CORNISH: As we heard elsewhere in the program, the Rolling Stones will play a free concert tonight in Havana in front of an intimate crowd of hundreds of thousands.
ROBERT SIEGEL, HOST:
It's the first time the legendary rock group is playing in Cuba.
(SOUNDBITE OF ARCHIVED RECORDING)
THE ROLLING STONES: Hola, Cuba.
SIEGEL: That's band in a Facebook video posted on Tuesday. Other Western acts have started playing in Cuba. The Grammy-winning DJ Diplo performed there earlier this month.
CORNISH: But, no offense to Diplo, he's not the Stones, says Ned Sublette, senior producer of Afropop Worldwide.
NED SUBLETTE: The Stones are the biggest touring act in the world. And this is - this is - I see this kind of as a - almost a culmination of the Stones' career in some ways.
CORNISH: A culmination? Sublette explains.
SUBLETTE: The Stones in the 1960s made these pilgrimages, right, to Chicago, to the South, right, to Mississippi, to this - where this blues that they grew up worshiping came from. Well, this is the other half of what their music was built out of.
SIEGEL: Ned Sublette had an example ready.
SUBLETTE: "Satisfaction" is a cha-cha-cha, right? (Singing) Hey, hey, hey, one, two, cha-cha-cha. One - that's what I say.
I can't sing today, but the Stones' "Satisfaction," "Get Off My Cloud," Let's Spend The Night Together," all of these are building on Cuban rhythm.
(SOUNDBITE OF SONG, "SATISFACTION")
THE ROLLING STONES: (Singing) Hey, hey, hey. That's what I say.
SUBLETTE: In the 1950s, everybody heard the "I Love Lucy" theme every week, right? Everybody in the United States heard Cuban music all the time. It was omnipresent in the U.S. musical diet, in U.S. media. Then comes the break in relations, which, by '61, is pretty much total. And by the time the Stones come out, they're playing to a generation of kids who no longer directly remember Cuban music, but all these rhythms are still in the air.

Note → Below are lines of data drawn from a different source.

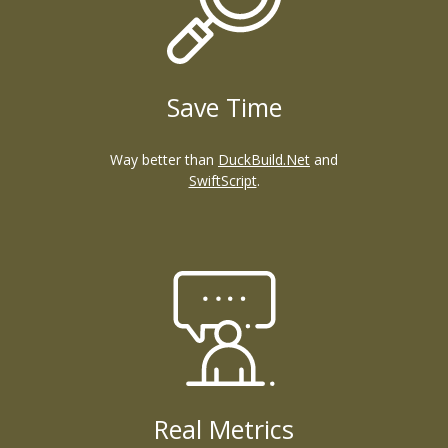
Save Time
Way better than
DuckBuild.Net
and
SwiftScript
.
Real Metrics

SIEGEL: The Rolling Stones broke out during a time when Cuban-U.S. relations were at their coldest, and listening to groups like the Stones was considered subversive in Cuba.
CORNISH: Afropop Worldwide's Ned Sublette says he hopes the events of this week will soon mean a time when a big rock show in Cuba isn't news.
SUBLETTE: If the better-case scenario takes place, something like this Stones concert perhaps won't be so unusual anymore. If Cuba has access to modern Internet and telephone services, modern financial services and modern transportation links, we're going to see the music of the hemisphere and the world transform.